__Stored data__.
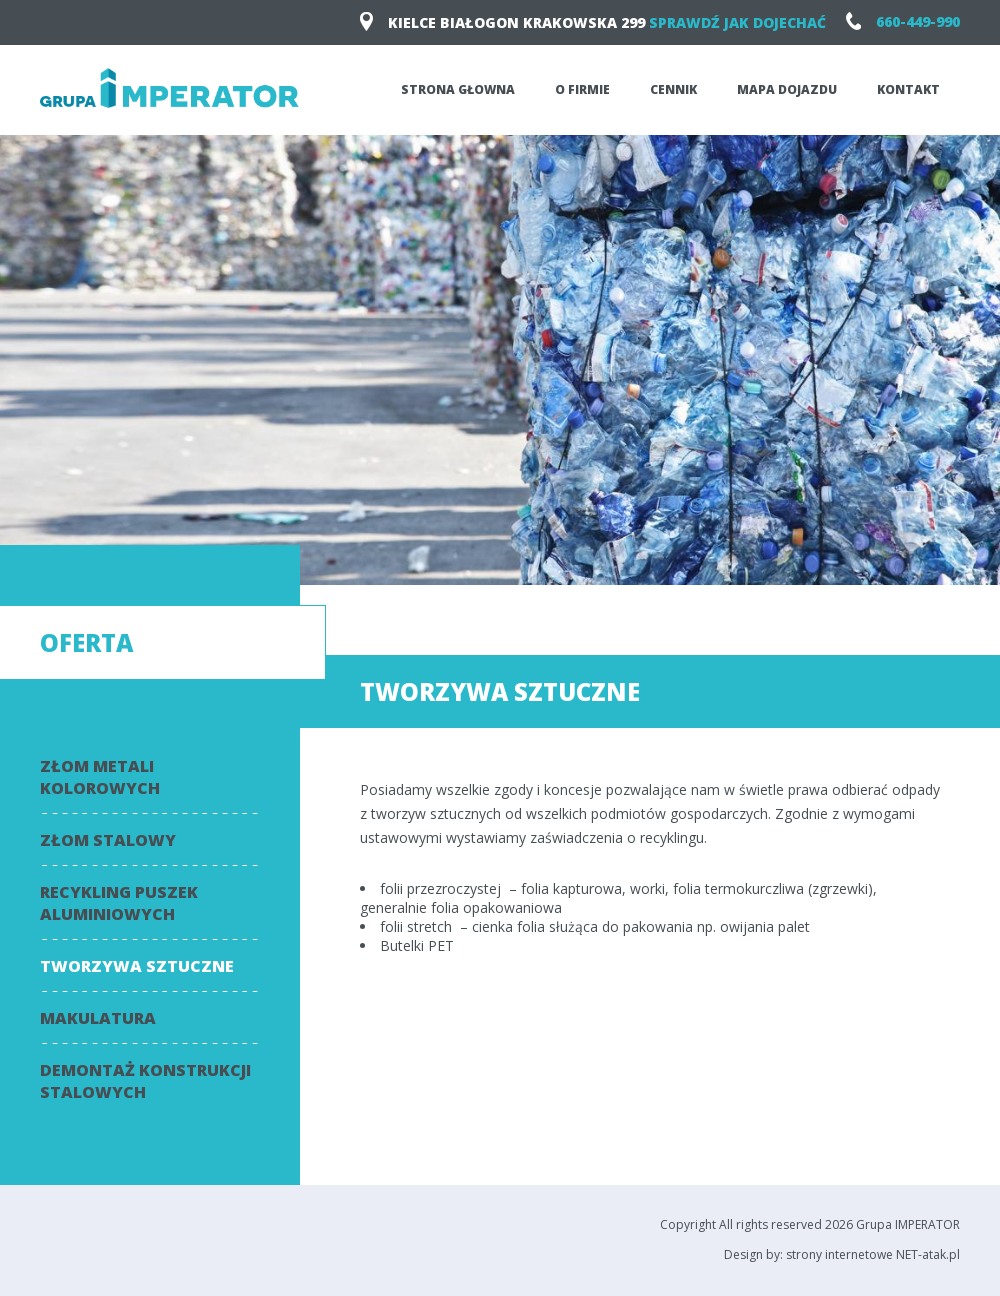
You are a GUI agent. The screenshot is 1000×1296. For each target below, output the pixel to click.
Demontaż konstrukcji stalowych (145, 1081)
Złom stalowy (108, 840)
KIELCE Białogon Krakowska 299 (593, 22)
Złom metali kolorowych (100, 777)
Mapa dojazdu (787, 89)
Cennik (673, 89)
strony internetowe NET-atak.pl (873, 1254)
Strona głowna (458, 89)
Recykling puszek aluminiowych (119, 903)
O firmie (582, 89)
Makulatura (98, 1018)
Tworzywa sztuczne (137, 966)
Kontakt (908, 89)
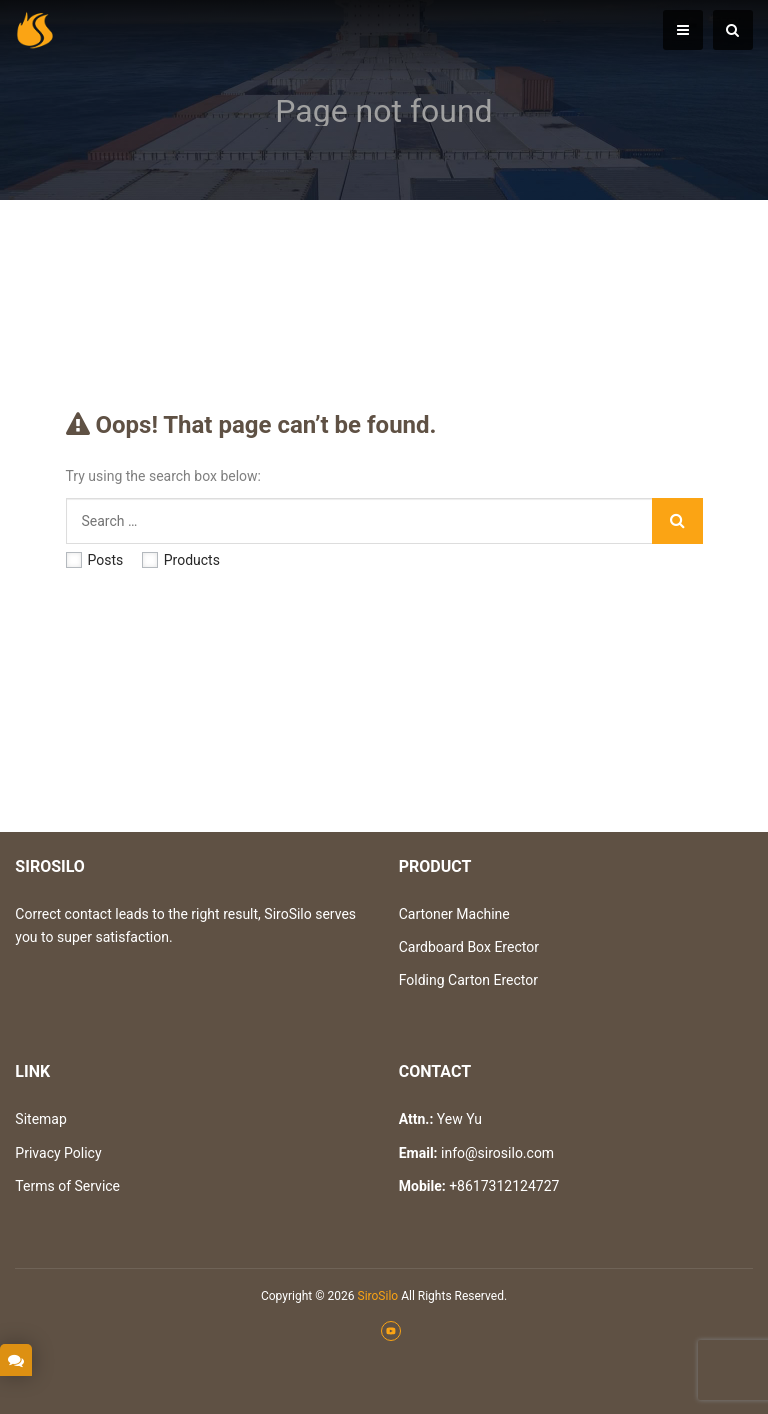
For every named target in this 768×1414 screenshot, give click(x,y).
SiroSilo (378, 1296)
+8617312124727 (504, 1186)
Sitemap (40, 1119)
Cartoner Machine (454, 914)
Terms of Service (67, 1186)
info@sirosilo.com (497, 1153)
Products (181, 560)
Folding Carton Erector (468, 980)
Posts (95, 560)
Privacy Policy (58, 1153)
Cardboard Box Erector (469, 947)
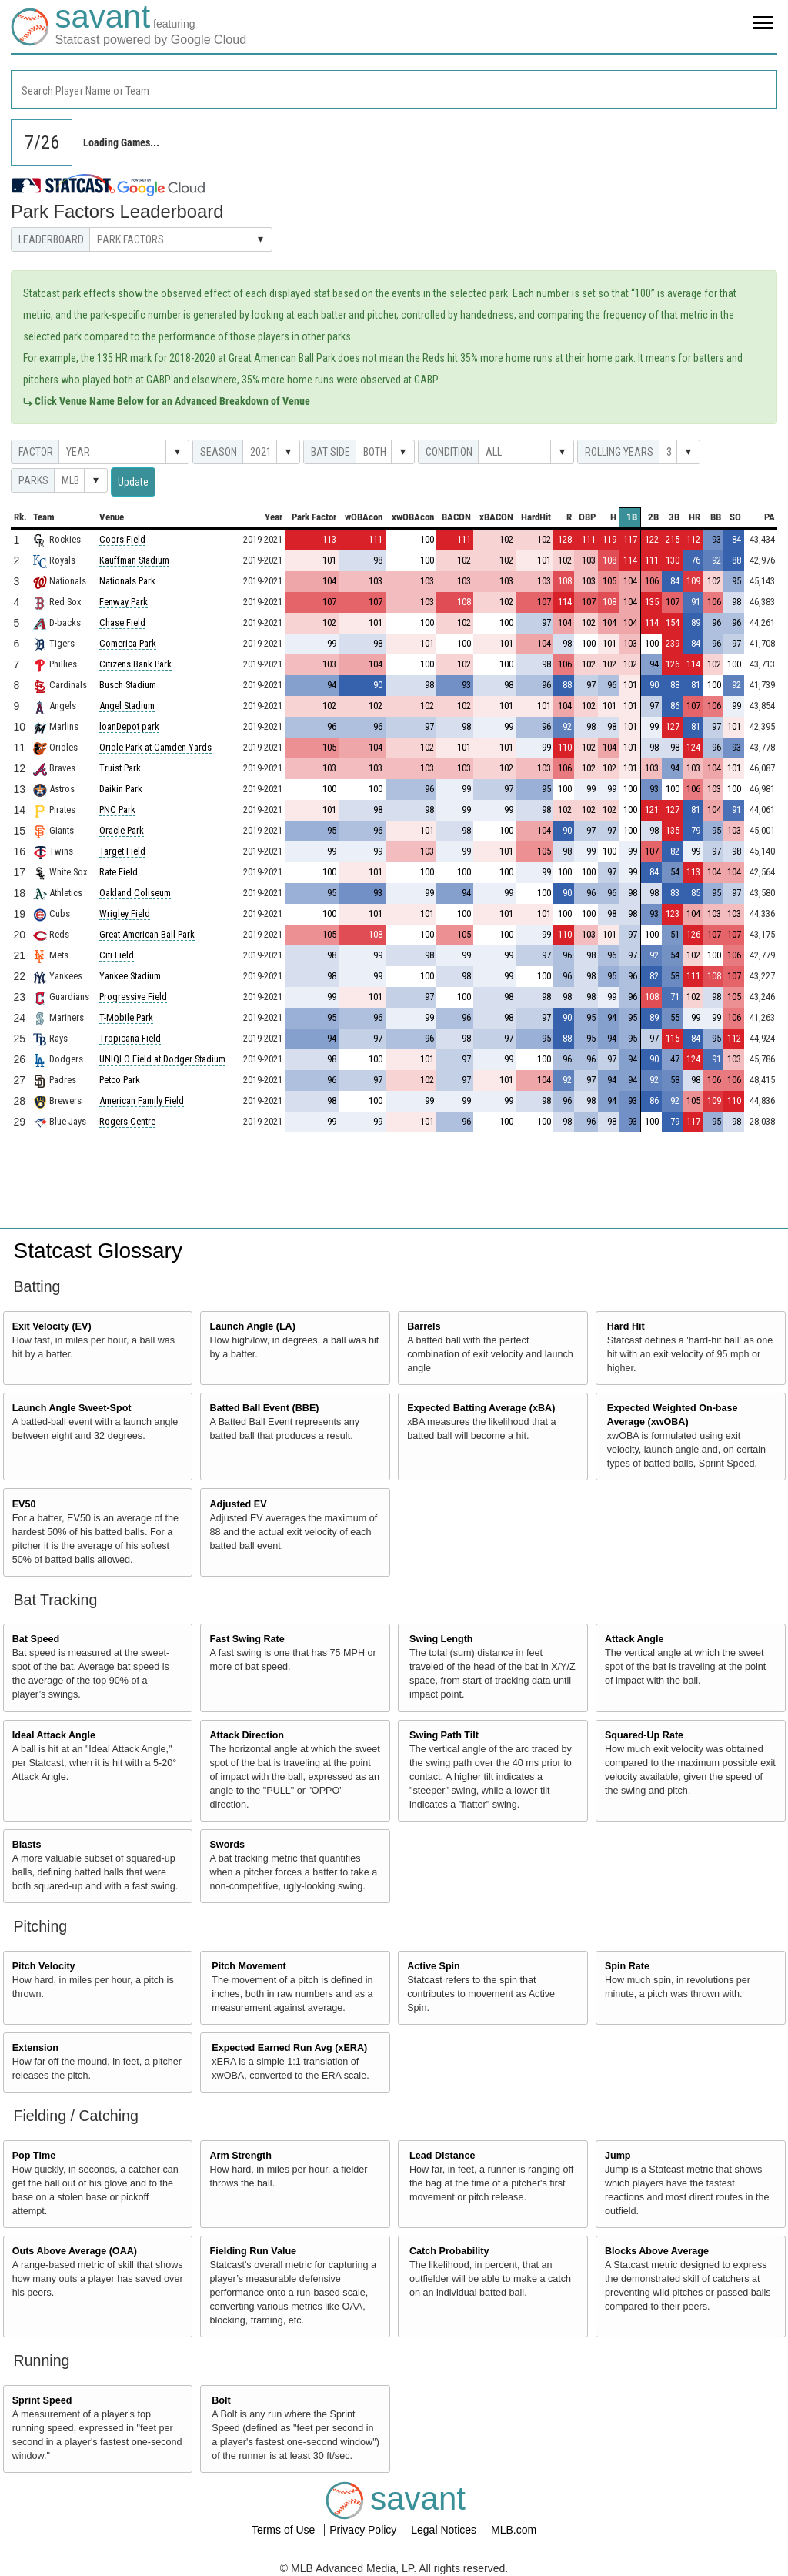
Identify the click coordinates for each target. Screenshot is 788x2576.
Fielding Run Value (252, 2251)
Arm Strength (240, 2155)
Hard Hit (626, 1326)
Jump (618, 2155)
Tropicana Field (130, 1038)
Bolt (221, 2400)
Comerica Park (127, 643)
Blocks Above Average (657, 2251)
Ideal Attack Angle (53, 1735)
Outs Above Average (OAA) (74, 2251)
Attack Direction (246, 1735)
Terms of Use (285, 2530)
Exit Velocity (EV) (52, 1326)
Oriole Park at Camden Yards (155, 747)
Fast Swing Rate (246, 1639)
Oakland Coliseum (135, 892)
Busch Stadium (127, 685)
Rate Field (118, 872)
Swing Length (441, 1639)
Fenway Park (123, 601)
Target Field (122, 851)
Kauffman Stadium (134, 560)
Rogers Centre (127, 1121)
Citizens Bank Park (135, 664)
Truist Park (120, 768)
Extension (35, 2047)
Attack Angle (634, 1639)
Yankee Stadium (130, 976)
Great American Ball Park (147, 934)
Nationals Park (127, 581)
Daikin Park (120, 789)
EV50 (24, 1504)
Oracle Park (121, 830)
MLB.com (513, 2530)
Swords (227, 1844)
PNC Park (117, 809)
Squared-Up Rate (644, 1735)
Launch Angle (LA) (252, 1326)
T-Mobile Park (126, 1017)
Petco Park (119, 1080)
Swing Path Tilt (444, 1735)
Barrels (423, 1326)
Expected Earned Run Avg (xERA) (289, 2047)
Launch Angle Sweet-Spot (72, 1408)
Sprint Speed (42, 2400)
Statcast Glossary (98, 1251)
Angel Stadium (127, 705)
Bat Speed (36, 1639)
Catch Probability (449, 2251)
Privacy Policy (364, 2530)
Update (133, 482)
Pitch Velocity (43, 1966)
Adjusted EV (237, 1504)
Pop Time (33, 2155)
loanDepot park (129, 726)
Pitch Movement (249, 1966)
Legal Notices (445, 2530)
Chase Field (122, 622)
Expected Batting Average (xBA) (481, 1408)
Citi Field (116, 955)
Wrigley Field (124, 913)
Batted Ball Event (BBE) (264, 1408)
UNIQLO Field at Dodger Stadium (162, 1059)
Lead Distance (442, 2155)
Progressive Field (133, 996)
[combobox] (394, 89)
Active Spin (433, 1966)
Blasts (27, 1844)
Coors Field (122, 539)
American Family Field (141, 1100)
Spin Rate (627, 1966)
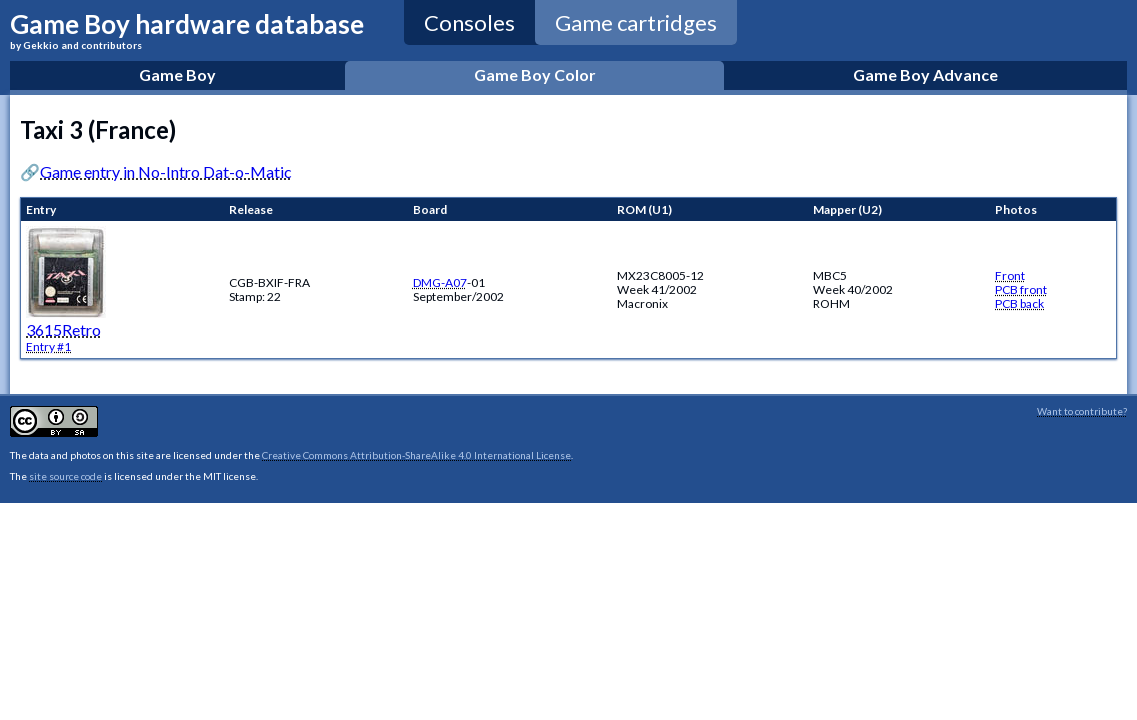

__WORK REQUEST__. For each line in the data that holds the word "Ball", copy the line.

__ANSWER SECTION__.
Great American Ball Park (147, 934)
Batted Ball Event (BBE) (264, 1408)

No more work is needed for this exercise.